WHAT NEEDS TO BE DONE:
The lines running from the one that contains "Annotate this image: element" to the end of the records below are what to reproduce, exactly and without pictures.

RECORDS PROVIDED:
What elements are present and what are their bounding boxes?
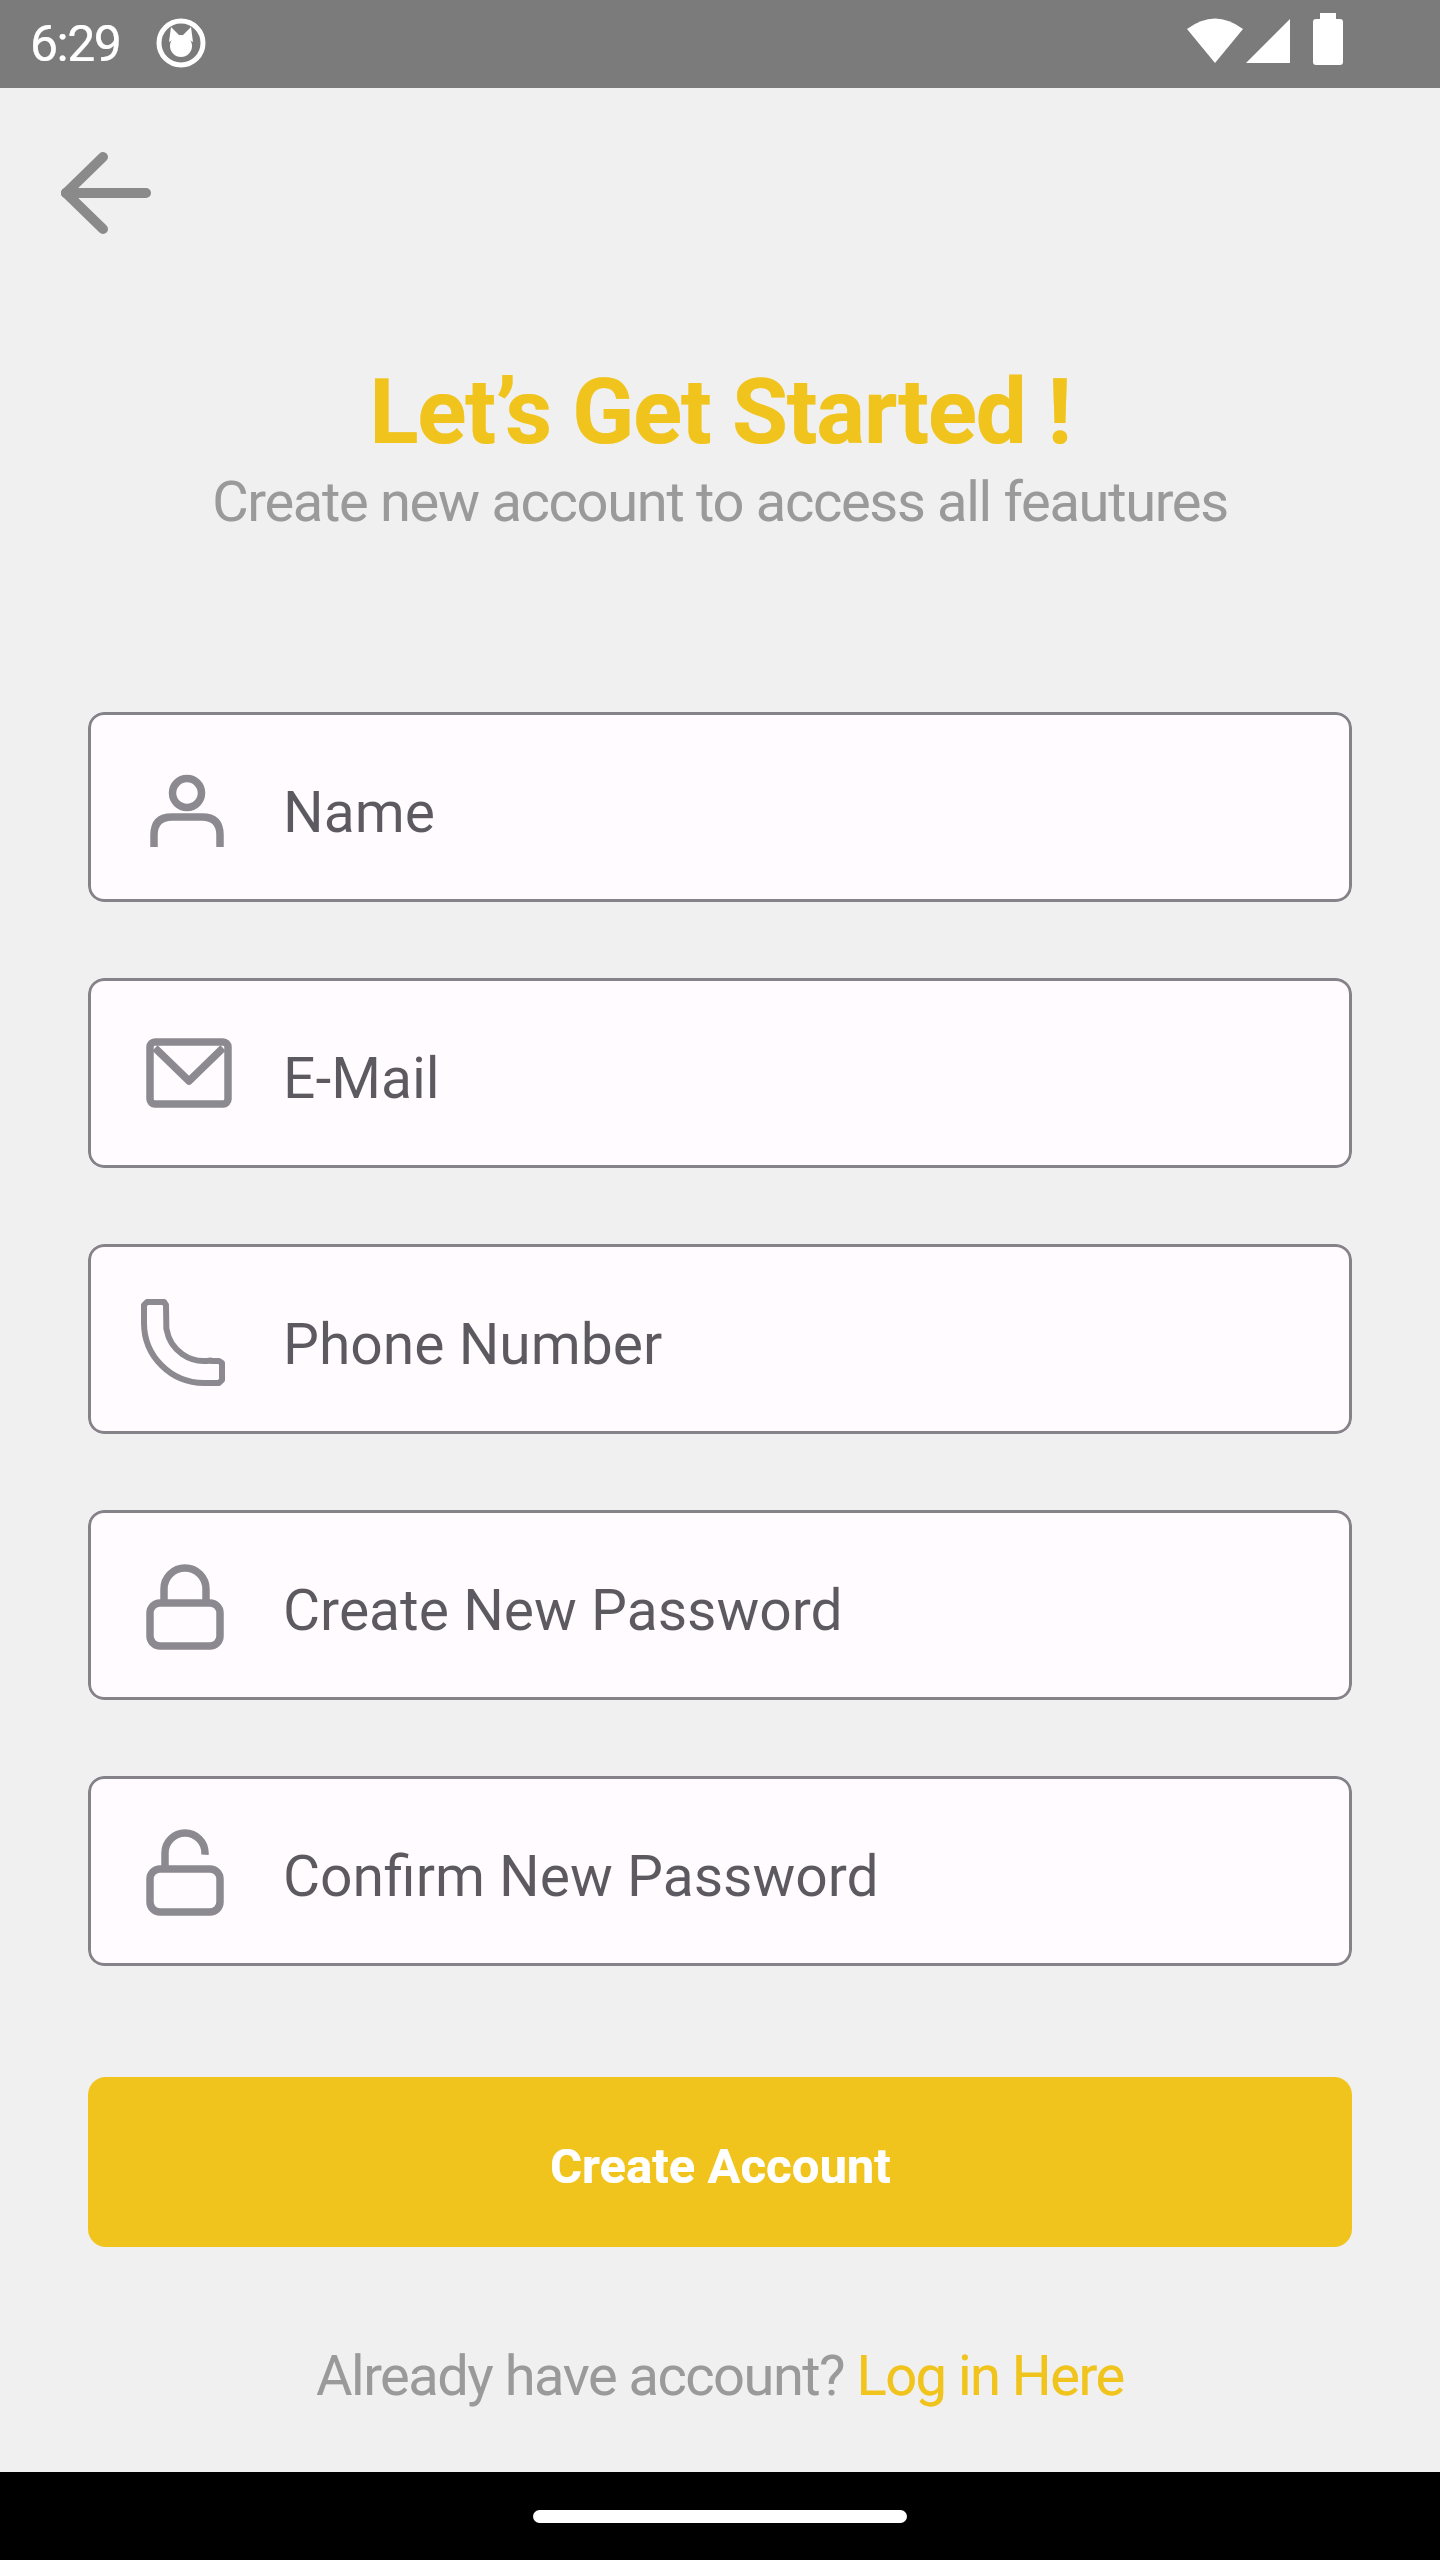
button[interactable]: Already have account? Log in Here (316, 2343, 1124, 2409)
button[interactable]: Phone Number (88, 1244, 1352, 1434)
button[interactable]: Create New Password (88, 1510, 1352, 1700)
staticText: Create New Password (283, 1577, 843, 1644)
staticText: Phone Number (283, 1311, 663, 1378)
button[interactable]: Create Account (88, 2077, 1352, 2247)
staticText: Name (283, 779, 435, 846)
staticText: Create new account to access all feautur… (0, 469, 1440, 535)
button[interactable]: Name (88, 712, 1352, 902)
staticText: Confirm New Password (283, 1843, 879, 1910)
staticText: E-Mail (283, 1045, 440, 1112)
button[interactable]: Confirm New Password (88, 1776, 1352, 1966)
staticText: Let’s Get Started ! (0, 359, 1440, 466)
staticText: Create Account (550, 2138, 891, 2195)
staticText: 6:29 (30, 15, 121, 74)
button[interactable]: E-Mail (88, 978, 1352, 1168)
button[interactable] (40, 130, 170, 256)
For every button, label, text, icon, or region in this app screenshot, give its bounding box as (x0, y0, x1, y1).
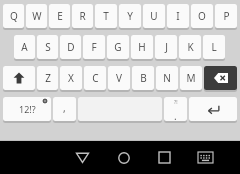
staticText: 12!? (19, 103, 36, 115)
staticText: C (92, 71, 99, 85)
staticText: M (186, 71, 196, 85)
button[interactable]: N (156, 66, 178, 92)
button[interactable]: J (155, 35, 177, 61)
button[interactable]: Symbols and settings (3, 97, 51, 123)
staticText: S (45, 40, 51, 54)
button[interactable]: Enter (189, 97, 237, 123)
button[interactable]: O (191, 4, 213, 30)
staticText: ?! (174, 99, 178, 106)
button[interactable]: Z (37, 66, 58, 92)
staticText: V (116, 71, 122, 85)
button[interactable]: F (83, 35, 105, 61)
button[interactable]: Comma (53, 97, 76, 123)
staticText: W (32, 9, 42, 23)
button[interactable]: C (84, 66, 106, 92)
staticText: Z (45, 71, 51, 85)
staticText: P (223, 9, 230, 23)
button[interactable]: Space (78, 97, 162, 123)
button[interactable]: G (107, 35, 129, 61)
staticText: . (174, 109, 177, 121)
button[interactable]: E (49, 4, 70, 30)
button[interactable]: Back (62, 141, 103, 174)
button[interactable]: M (180, 66, 202, 92)
button[interactable]: Backspace (204, 66, 237, 92)
button[interactable]: W (26, 4, 47, 30)
staticText: R (79, 9, 86, 23)
button[interactable]: Recent apps (144, 141, 185, 174)
staticText: J (165, 40, 168, 54)
button[interactable]: A (14, 35, 35, 61)
staticText: K (187, 40, 194, 54)
button[interactable]: S (37, 35, 58, 61)
button[interactable]: X (60, 66, 82, 92)
button[interactable]: Shift (3, 66, 35, 92)
staticText: A (21, 40, 28, 54)
button[interactable]: T (95, 4, 117, 30)
staticText: Y (127, 9, 133, 23)
button[interactable]: H (131, 35, 153, 61)
staticText: E (57, 9, 63, 23)
button[interactable]: Home (103, 141, 144, 174)
staticText: U (150, 9, 158, 23)
button[interactable]: Y (119, 4, 141, 30)
staticText: G (114, 40, 122, 54)
button[interactable]: R (72, 4, 93, 30)
staticText: I (176, 9, 180, 23)
staticText: F (91, 40, 97, 54)
button[interactable]: I (167, 4, 189, 30)
staticText: D (67, 40, 75, 54)
staticText: T (103, 9, 109, 23)
button[interactable]: Q (3, 4, 24, 30)
button[interactable]: P (215, 4, 237, 30)
staticText: B (140, 71, 147, 85)
button[interactable]: Switch keyboard (185, 141, 226, 174)
button[interactable]: V (108, 66, 130, 92)
staticText: X (68, 71, 74, 85)
button[interactable]: D (60, 35, 81, 61)
staticText: L (211, 40, 217, 54)
staticText: N (163, 71, 171, 85)
button[interactable]: K (179, 35, 201, 61)
staticText: Q (10, 9, 18, 23)
button[interactable]: B (132, 66, 154, 92)
button[interactable]: L (203, 35, 225, 61)
button[interactable]: Period (164, 97, 187, 123)
staticText: , (63, 101, 66, 115)
staticText: O (198, 9, 206, 23)
button[interactable]: U (143, 4, 165, 30)
staticText: H (138, 40, 146, 54)
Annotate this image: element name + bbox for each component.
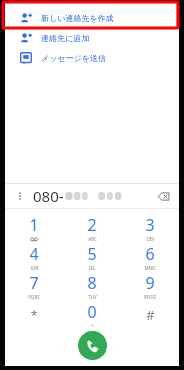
staticText: 0 — [87, 301, 97, 323]
button[interactable]: 1 — [5, 213, 63, 242]
staticText: 8 — [87, 272, 97, 294]
button[interactable]: 0 — [63, 300, 121, 329]
staticText: 080- — [33, 186, 64, 206]
button[interactable]: メッセージを送信 — [5, 48, 179, 68]
button[interactable]: More options — [13, 189, 27, 203]
button[interactable]: 6 — [121, 242, 179, 271]
staticText: # — [146, 306, 155, 324]
staticText: ABC — [88, 236, 97, 242]
button[interactable]: Call — [78, 331, 107, 360]
button[interactable]: 7 — [5, 271, 63, 300]
staticText: MNO — [144, 265, 156, 271]
staticText: * — [30, 306, 38, 324]
button[interactable]: 8 — [63, 271, 121, 300]
staticText: 2 — [87, 214, 97, 236]
staticText: 4 — [29, 243, 39, 265]
staticText: メッセージを送信 — [41, 53, 106, 63]
staticText: 9 — [145, 272, 155, 294]
staticText: 3 — [145, 214, 155, 236]
staticText: 7 — [29, 272, 39, 294]
staticText: 1 — [29, 214, 39, 236]
staticText: JKL — [89, 265, 96, 271]
staticText: + — [91, 323, 94, 329]
staticText: 5 — [87, 243, 97, 265]
staticText: PQRS — [28, 294, 40, 300]
button[interactable]: 新しい連絡先を作成 — [5, 8, 179, 28]
staticText: WXYZ — [144, 294, 156, 300]
button[interactable]: 5 — [63, 242, 121, 271]
button[interactable]: 4 — [5, 242, 63, 271]
button[interactable]: 2 — [63, 213, 121, 242]
button[interactable]: # — [121, 300, 179, 329]
staticText: TUV — [88, 294, 97, 300]
button[interactable]: * — [5, 300, 63, 329]
button[interactable]: 9 — [121, 271, 179, 300]
staticText: 6 — [145, 243, 155, 265]
staticText: DEF — [146, 236, 155, 242]
button[interactable]: 連絡先に追加 — [5, 28, 179, 48]
button[interactable]: 3 — [121, 213, 179, 242]
staticText: GHI — [30, 265, 39, 271]
button[interactable]: Backspace — [155, 188, 171, 204]
staticText: 新しい連絡先を作成 — [41, 13, 114, 23]
staticText: 連絡先に追加 — [41, 33, 90, 43]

ANSWER SPACE:
Annotate this image: element name + bbox for each component.
staticText: 0 — [87, 301, 97, 323]
button[interactable]: 1 — [5, 213, 63, 242]
staticText: 8 — [87, 272, 97, 294]
button[interactable]: 0 — [63, 300, 121, 329]
staticText: 080- — [33, 186, 64, 206]
button[interactable]: メッセージを送信 — [5, 48, 179, 68]
button[interactable]: More options — [13, 189, 27, 203]
button[interactable]: 6 — [121, 242, 179, 271]
staticText: # — [146, 306, 155, 324]
staticText: ABC — [88, 236, 97, 242]
button[interactable]: Call — [78, 331, 107, 360]
button[interactable]: 7 — [5, 271, 63, 300]
staticText: MNO — [144, 265, 156, 271]
staticText: * — [30, 306, 38, 324]
button[interactable]: 8 — [63, 271, 121, 300]
staticText: 2 — [87, 214, 97, 236]
staticText: 4 — [29, 243, 39, 265]
staticText: メッセージを送信 — [41, 53, 106, 63]
staticText: 9 — [145, 272, 155, 294]
staticText: 3 — [145, 214, 155, 236]
staticText: 7 — [29, 272, 39, 294]
staticText: 1 — [29, 214, 39, 236]
staticText: JKL — [89, 265, 96, 271]
staticText: + — [91, 323, 94, 329]
staticText: 5 — [87, 243, 97, 265]
staticText: PQRS — [28, 294, 40, 300]
button[interactable]: 新しい連絡先を作成 — [5, 8, 179, 28]
staticText: WXYZ — [144, 294, 156, 300]
button[interactable]: 5 — [63, 242, 121, 271]
button[interactable]: 4 — [5, 242, 63, 271]
button[interactable]: 2 — [63, 213, 121, 242]
button[interactable]: # — [121, 300, 179, 329]
staticText: TUV — [88, 294, 97, 300]
button[interactable]: * — [5, 300, 63, 329]
button[interactable]: 9 — [121, 271, 179, 300]
staticText: 6 — [145, 243, 155, 265]
staticText: DEF — [146, 236, 155, 242]
button[interactable]: 連絡先に追加 — [5, 28, 179, 48]
button[interactable]: 3 — [121, 213, 179, 242]
staticText: GHI — [30, 265, 39, 271]
button[interactable]: Backspace — [155, 188, 171, 204]
staticText: 新しい連絡先を作成 — [41, 13, 114, 23]
staticText: 連絡先に追加 — [41, 33, 90, 43]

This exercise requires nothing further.